Doctors shaved part of Lowell's femur when they repaired the labrum.

While Lowell was recovering from surgery and beginning his rehab, the Red Sox engaged in a very public pursuit of Teixeira, who had become a free agent. You didn't need Bill James or Peter Gammons to tell you what that meant. The offseason blueprint called for the Sox to sign Teixeira, move Kevin Youkilis to third, and find a team willing to take Lowell in a trade.

Philadelphia was considered a logical destination for Lowell. The Phillies showed interest in the winter of 2007-08, when Lowell wound up signing a three-year deal with the Sox for $37.5 million.

When the Teixeira deal imploded under the weight of hate and accusations spewn by Scott Boras and Larry Lucchino, the Sox were left with Lowell as their third baseman. He's not embarrassed to say that he was hurt by the Sox' plan.

"Absolutely," he said. "I understand it's a business and it's their choice and they can do anything they want, but that doesn't change the way you feel."

How closely did he follow the Boston Teixeira debacle? "It's not like I was on the computer every minute tracking things," said Lowell. "I was basically trying to get a weekly update from my agent. I was concerned about getting my hip better. I couldn't control it anyway, so I wasn't going to dwell on it.

"I really didn't talk to anyone in the organization. Just Tito. He'd text me every once in a while to see how I was feeling. I didn't ask him what was going on because what could he tell me? He's not going to tell me he agrees or disagrees. He's smart enough not to show his cards."

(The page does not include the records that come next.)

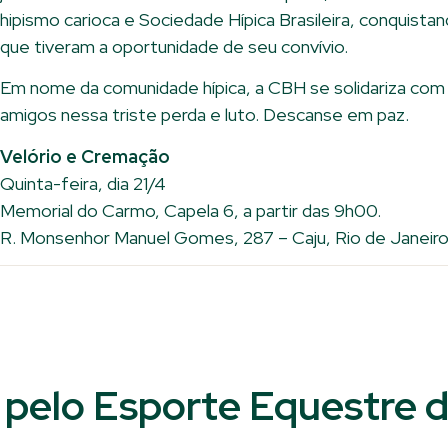
hipismo carioca e Sociedade Hípica Brasileira, conquista
que tiveram a oportunidade de seu convívio.
Em nome da comunidade hípica, a CBH se solidariza com 
amigos nessa triste perda e luto. Descanse em paz.
Velório e Cremação
Quinta-feira, dia 21/4
Memorial do Carmo, Capela 6, a partir das 9h00.
R. Monsenhor Manuel Gomes, 287 – Caju, Rio de Janeir
pelo Esporte Equestre d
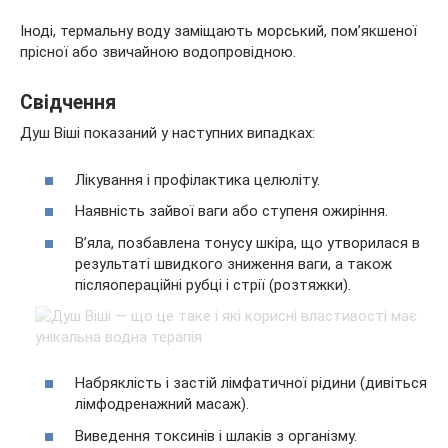
Іноді, термальну воду заміщають морський, пом’якшеної
прісної або звичайною водопровідною.
Свідчення
Душ Віші показаний у наступних випадках:
Лікування і профілактика целюліту.
Наявність зайвої ваги або ступеня ожиріння.
В’яла, позбавлена тонусу шкіра, що утворилася в
результаті швидкого зниження ваги, а також
післяопераційні рубці і стрії (розтяжки).
Набряклість і застій лімфатичної рідини (дивіться
лімфодренажний масаж).
Виведення токсинів і шлаків з організму.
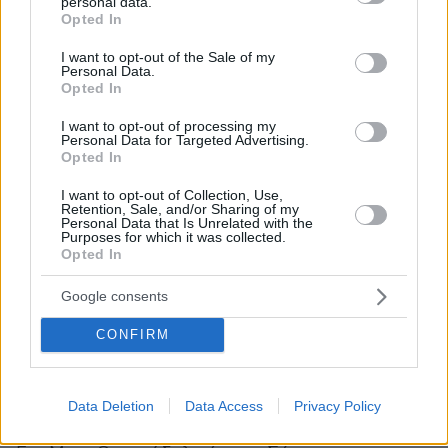
personal data.
grant or deny consent to Google and its third-party tags to
Η δημοκρατία δεν έπεται ποτέ μιας
Opted In
use your data for below specified purposes in below Google
επανάστασης. Οι επαναστατικές δυνάμεις
consent section.
I want to opt-out of the Sale of my
είναι πολύ ακατέργαστες για κάτι τόσο
Personal Data.
εύθραυστο. Η εξισορρόπηση της δημοκρατίας
Opted In
είναι μια μακρά και κοπιώδης διαδικασία – μια
I want to opt-out of processing my
εξαντλητική και ατελείωτη διαδικασία λαθών,
Personal Data for Targeted Advertising.
Opted In
αναθεώρησης και υποχωρήσεων. Η ανάγκη να
αναλογιστούμε την ιστορία και να μάθουμε
I want to opt-out of Collection, Use,
Retention, Sale, and/or Sharing of my
από αυτήν δεν υπάρχει μόνο στη Ρωσία αλλά
Personal Data that Is Unrelated with the
Purposes for which it was collected.
παντού.
Opted In
Σύνοψη του έργου
Google consents
CONFIRM
Μετά την πτώση του κομμουνισμού, ξαφνικά
αλλάζουν τα πάντα. Μέσα στη δίνη της
πολιτικής αναταραχής, ο νεαρός Πούτιν χάνει
Data Deletion
Data Access
Privacy Policy
την ασφαλή θέση του ως αξιωματούχος της Κα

"There were days when I was trying to keep the lines of communication open, knowing that he probably didn't feel like hearing from me," said Francona.

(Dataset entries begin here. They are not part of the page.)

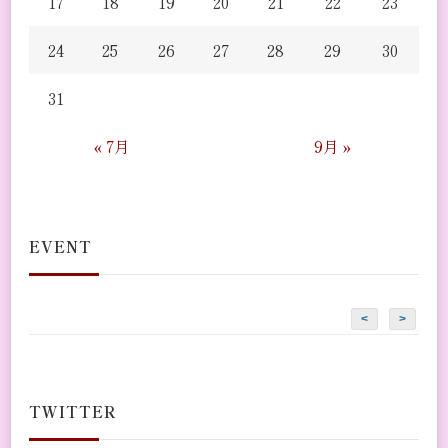
17
18
19
20
21
22
23
24
25
26
27
28
29
30
31
« 7月
9月 »
EVENT
<
>
TWITTER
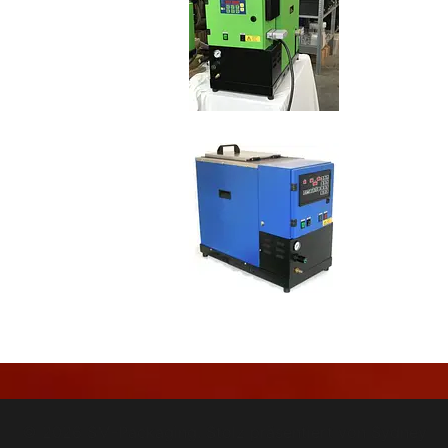
© 2026 SM-Packaging. Stolz präsentiert von
Sydney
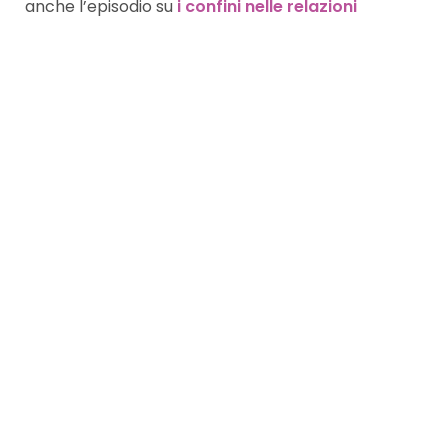
anche l’episodio su
i confini nelle relazioni
Condividi:
Seguimi sul tuo canale preferito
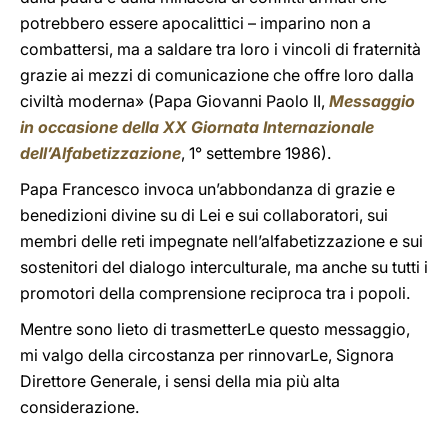
potrebbero essere apocalittici – imparino non a
combattersi, ma a saldare tra loro i vincoli di fraternità
grazie ai mezzi di comunicazione che offre loro dalla
civiltà moderna» (Papa Giovanni Paolo II,
Messaggio
in occasione della XX Giornata Internazionale
dell’Alfabetizzazione
, 1° settembre 1986).
Papa Francesco invoca un’abbondanza di grazie e
benedizioni divine su di Lei e sui collaboratori, sui
membri delle reti impegnate nell’alfabetizzazione e sui
sostenitori del dialogo interculturale, ma anche su tutti i
promotori della comprensione reciproca tra i popoli.
Mentre sono lieto di trasmetterLe questo messaggio,
mi valgo della circostanza per rinnovarLe, Signora
Direttore Generale, i sensi della mia più alta
considerazione.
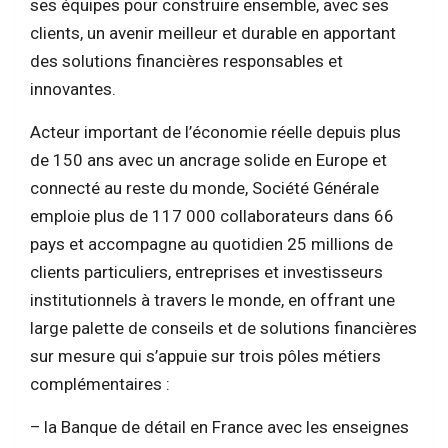
ses équipes pour construire ensemble, avec ses
clients, un avenir meilleur et durable en apportant
des solutions financières responsables et
innovantes.
Acteur important de l’économie réelle depuis plus
de 150 ans avec un ancrage solide en Europe et
connecté au reste du monde, Société Générale
emploie plus de 117 000 collaborateurs dans 66
pays et accompagne au quotidien 25 millions de
clients particuliers, entreprises et investisseurs
institutionnels à travers le monde, en offrant une
large palette de conseils et de solutions financières
sur mesure qui s’appuie sur trois pôles métiers
complémentaires :
– la Banque de détail en France avec les enseignes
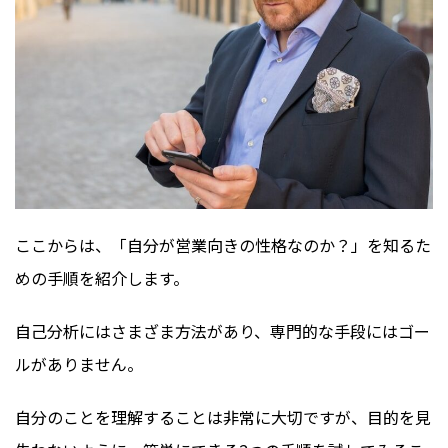
ここからは、「自分が営業向きの性格なのか？」を知るた
めの手順を紹介します。
自己分析にはさまざま方法があり、専門的な手段にはゴー
ルがありません。
自分のことを理解することは非常に大切ですが、目的を見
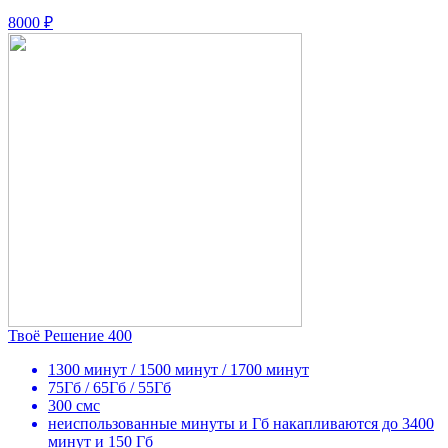
8000 ₽
Твоё Решение 400
1300 минут / 1500 минут / 1700 минут
75Гб / 65Гб / 55Гб
300 смс
неиспользованные минуты и Гб накапливаются до 3400
минут и 150 Гб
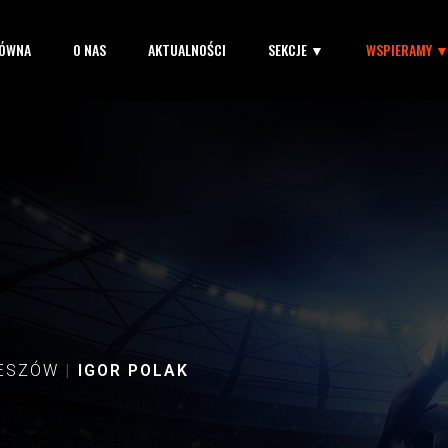
ŁÓWNA
O NAS
AKTUALNOŚCI
SEKCJE ▼
WSPIERAMY 
ZESZÓW
IGOR POLAK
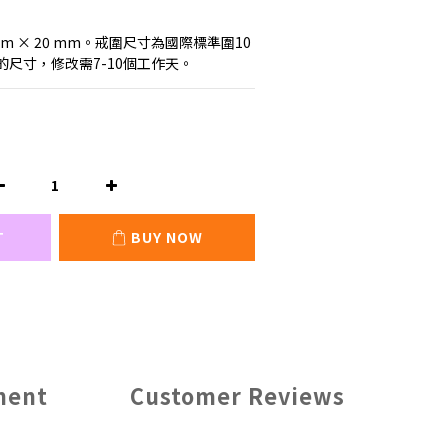
m × 20 mm。戒圍尺寸為國際標準圍10
尺寸，修改需7-10個工作天。
T
BUY NOW
ment
Customer Reviews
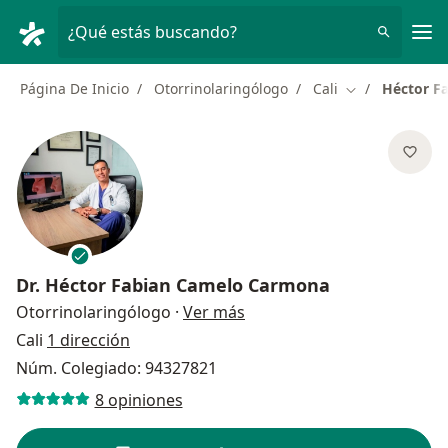
Men
¿Qué estás buscando?
Página De Inicio
Otorrinolaringólogo
Cali
Héctor F
Cambiar de ci
Dr.
Héctor Fabian Camelo Carmona
sobre las especializaciones
Otorrinolaringólogo
·
Ver más
Cali
1 dirección
Núm. Colegiado: 94327821
8 opiniones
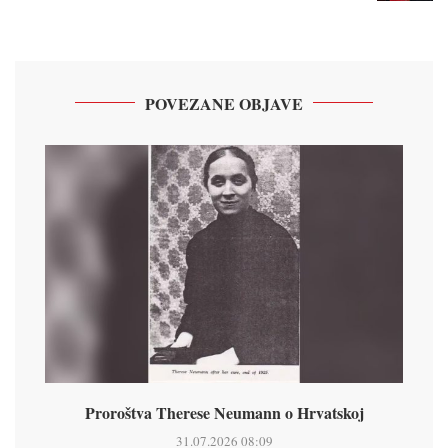
POVEZANE OBJAVE
Proroštva Therese Neumann o Hrvatskoj
31.07.2026 08:09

"I'm really glad I don't have to be on that part of the game [trades] because we do value relationships and I know he felt somewhat betrayed. If that's the case, I think you have to recognize it, deal with it, and move on."

Which is what everybody is doing. Lowell probably won't play in spring games until the middle of March, but he's doing most of the drills with his teammates and plans on being at third base against Tampa Bay when the season opens at Fenway April 6.